What about streaming?
Streaming works exactly like OpenAI's implementation. Set stream: true and you get back Server-Sent Events in the same format. We match the delta structure, the finish_reason signaling, and the usage reporting at the end of the stream.
One thing we actually improved: our streaming has slightly lower time-to-first-token than going direct to some providers, because our edge routing can start sending from the fastest-responding model while the routing decision is still being finalized for the next chunk. It's a small optimization but it matters for chat UX.
Function calling and tool use
Fully supported. The tools and tool_choice parameters work the same way. We route tool-calling requests to A-tier by default because tool failures tend to cascade visibly in user-facing applications.
If you're doing batch tool calls (like extracting structured data from documents), you can override this to value-tier and save 60-70% on those requests.

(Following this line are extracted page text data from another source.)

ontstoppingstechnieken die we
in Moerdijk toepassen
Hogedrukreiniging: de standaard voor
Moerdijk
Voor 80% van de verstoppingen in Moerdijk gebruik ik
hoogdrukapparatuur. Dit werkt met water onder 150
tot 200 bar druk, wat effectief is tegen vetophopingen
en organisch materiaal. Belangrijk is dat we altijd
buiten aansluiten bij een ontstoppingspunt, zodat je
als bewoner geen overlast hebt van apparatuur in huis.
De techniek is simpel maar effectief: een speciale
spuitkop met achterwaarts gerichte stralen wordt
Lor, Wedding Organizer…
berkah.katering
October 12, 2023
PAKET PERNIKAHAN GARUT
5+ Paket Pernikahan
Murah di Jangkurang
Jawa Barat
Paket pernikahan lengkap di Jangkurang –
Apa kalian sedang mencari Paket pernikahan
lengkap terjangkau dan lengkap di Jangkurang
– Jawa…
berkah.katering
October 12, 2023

Models available through the API
| Tier | Models | Approximate cost (per 1M output tokens) |
|---|---|---|
| A-tier (premium) | Claude Sonnet 4.6, GPT-5.4, Gemini 2 Pro | $10-15 |
| Value-tier | Claude Haiku, GPT-5 Nano, Gemini Flash | $0.60-4.00 |
| Hybrid (auto-routed) | Mix of above based on routing policy | $2-6 (blended) |
You don't specify models directly. You specify quality intent ("premium", "economy", or "auto") and our router picks the best available model. This means you automatically benefit when we add new models or when providers change pricing.
Migration checklist
- Get API credentials from Token Landing (fill out the contact form)
- Swap the base URL in your OpenAI client configuration
- Set your routing policy (we help with this during onboarding)

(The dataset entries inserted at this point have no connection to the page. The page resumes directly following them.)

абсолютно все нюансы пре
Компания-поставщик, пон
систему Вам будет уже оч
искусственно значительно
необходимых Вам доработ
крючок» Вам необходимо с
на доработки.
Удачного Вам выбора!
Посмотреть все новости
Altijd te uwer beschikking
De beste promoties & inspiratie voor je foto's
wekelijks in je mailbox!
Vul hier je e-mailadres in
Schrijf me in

- Test with a shadow deployment to compare quality and cost
- Cut over production traffic once you're satisfied
Most teams complete this in under a day. The longest part is usually deciding on routing rules, not the technical migration.
What we don't support (yet)
To be transparent: we don't currently support image generation (DALL-E endpoints), fine-tuning, or the Assistants API. Our focus is on /v1/chat/completions and /v1/embeddings, which covers the vast majority of production use cases. Assistants API support is on our roadmap for Q3 2026.